O futuro da democracia
brasileira depois de segunda-feira não permite otimismos. Como era previsível,
e já apontei aqui neste espaço, a fragilidade do golpismo de ocasião que
sustenta Michel Temer apenas começou a exibir contradições e surpresas que
devem ampliar-se ao longo do tempo, já que carregam um defeito de fábrica -- a
falta de compromisso com o voto popular e as necessidades de uma população que
será a grande prejudicada pelo pacote de medidas regressivas do ponto de vista
econômico, político e, acima de tudo, histórico.
Temer é um chefe de
governo com prazo de validade, condição que estimulará atos de infidelidade e
chantagens infinitas em seu próprio bloco de sustentação. Como se sabe, será
protegido de todas as formas até 31 de dezembro, pois até lá sua saída irá
abrir uma vaga que a Constituição determina que seja preenchida por eleições
diretas, justamente o que se quer evitar.
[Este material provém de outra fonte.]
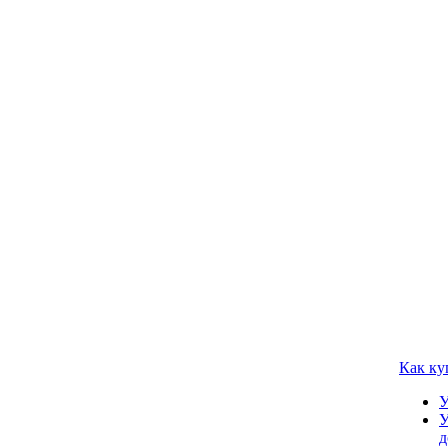
Как ку
У
У
д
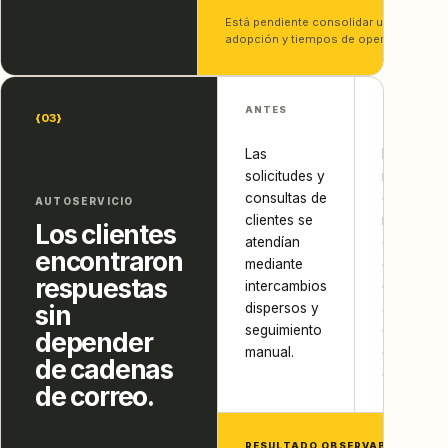
Está pendiente consolidar una medició
adopción y tiempos de operación.
ANTES
BRECHA
{03}
Las
La
solicitudes y
informaci
consultas de
existía, p
AUTOSERVICIO
clientes se
no estaba
Los clientes
atendían
disponible
encontraron
mediante
en un pun
respuestas
intercambios
de
sin
dispersos y
autoservi
seguimiento
conectad
depender
manual.
con la
de cadenas
operación
de correo.
RESULTADO OBSERVABLE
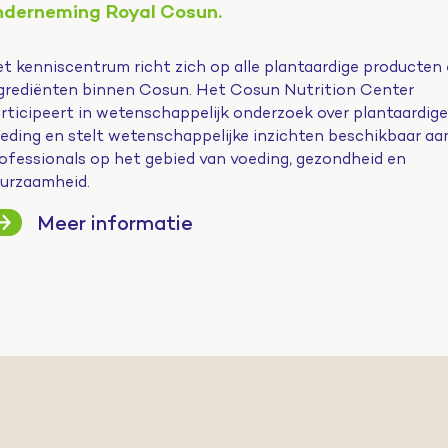
nderneming Royal Cosun.
t kenniscentrum richt zich op alle plantaardige producten
grediënten binnen Cosun. Het Cosun Nutrition Center
rticipeert in wetenschappelijk onderzoek over plantaardige
eding en stelt wetenschappelijke inzichten beschikbaar aa
ofessionals op het gebied van voeding, gezondheid en
urzaamheid.
Meer informatie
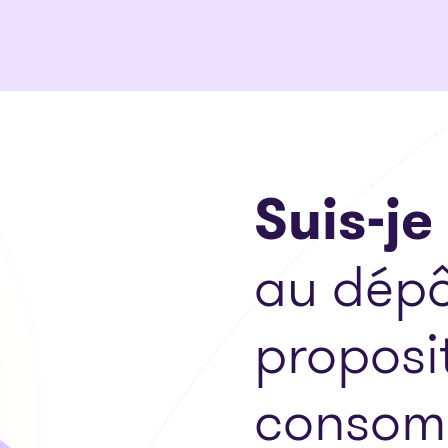
Suis-je
au dépô
proposi
consom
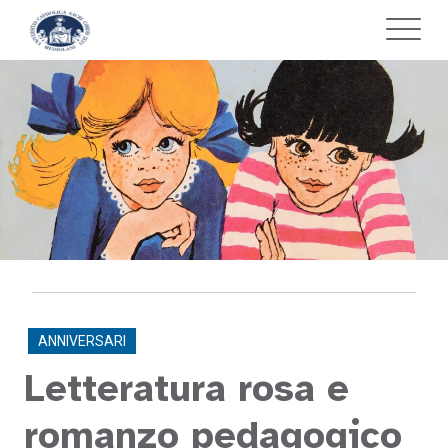
ANNIVERSARI
Letteratura rosa e
romanzo pedagogico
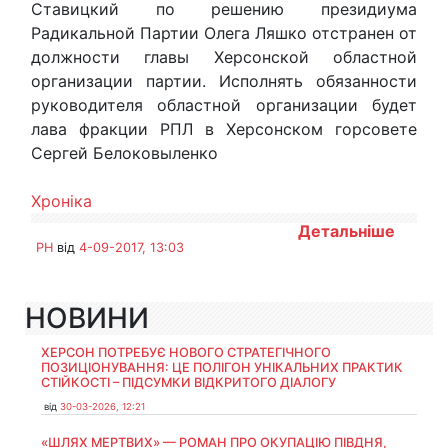
Ставицкий по решению президиума
Радикальной Партии Олега Ляшко отстранен от
должности главы Херсонской областной
организации партии. Исполнять обязанности
руководителя областной организации будет
лава фракции РПЛ в Херсонском горсовете
Сергей Белоковыленко
Хроніка
Детальніше
PH
від
4-09-2017, 13:03
НОВИНИ
ХЕРСОН ПОТРЕБУЄ НОВОГО СТРАТЕГІЧНОГО
ПОЗИЦІОНУВАННЯ: ЦЕ ПОЛІГОН УНІКАЛЬНИХ ПРАКТИК
СТІЙКОСТІ – ПІДСУМКИ ВІДКРИТОГО ДІАЛОГУ
від
30-03-2026, 12:21
«ШЛЯХ МЕРТВИХ» — РОМАН ПРО ОКУПАЦІЮ ПІВДНЯ,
Mas, depois de 1 de janeiro, um
eventual substituto de Temer será escolhido pelo Congresso, num pleito
indireto. Não é difícil imaginar qual a opção dos arquitetos de um golpe
promovido após quatro derrotas consecutivas nas urnas. A consolidação da
ditadura de 64 não seria possível sem a institucionalização de eleições
indiretas não só para presidente, mas governadores de Estado e prefeitos de
capital.
Para Dilma Rousseff, o
golpe representa uma catástrofe, ainda que tenha sido amenizado pela votação
que protegeu -- pelo menos! -- seus direitos políticos. A medida permite
imaginar que se tentou colocar um freio a possíveis medidas arbitrárias que o
novo governo pode executar. Também permite até que se alimente hipótese de uma
retomada na vida política, em 2018, quem sabe. Muito bem. O país só terá a
ganhar com sua voz e sua crítica, em qualquer caso. Sua experiência tem um
valor único.
Cabe uma ressalva,
porém. Ao deixar a presidência, Dilma perdeu a prerrogativa de foro. Isso quer
dizer que, daqui para a frente, terá uma imensa dificuldade para escapar das
medidas de exceção da Operação Lava Jato. Em breve, corre o risco de enfrentar uma
caçada semelhante à que é enfrentada por Lula. Não faltarão delações premiadas
nem prisões preventivas. Alguém duvida?
Esta é a questão.
Num país onde os
adversários de Lula-Dilma nunca foram capazes de uma vitória pelas urnas desde
2002, o golpe de Estado de 2016 teve causas econômicas e sociais. Mas será de
grande utilidade para ajudar Sérgio Moro a terminar o serviço.
* Paulo Moreira Leite é diretor do 247
em Brasília. É também autor do livro "A Outra História do Mensalão".
Foi correspondente em Paris e Washington e ocupou postos de direção na VEJA,
IstoÉ e Época. Também escreveu "A Mulher que Era o General da Casa".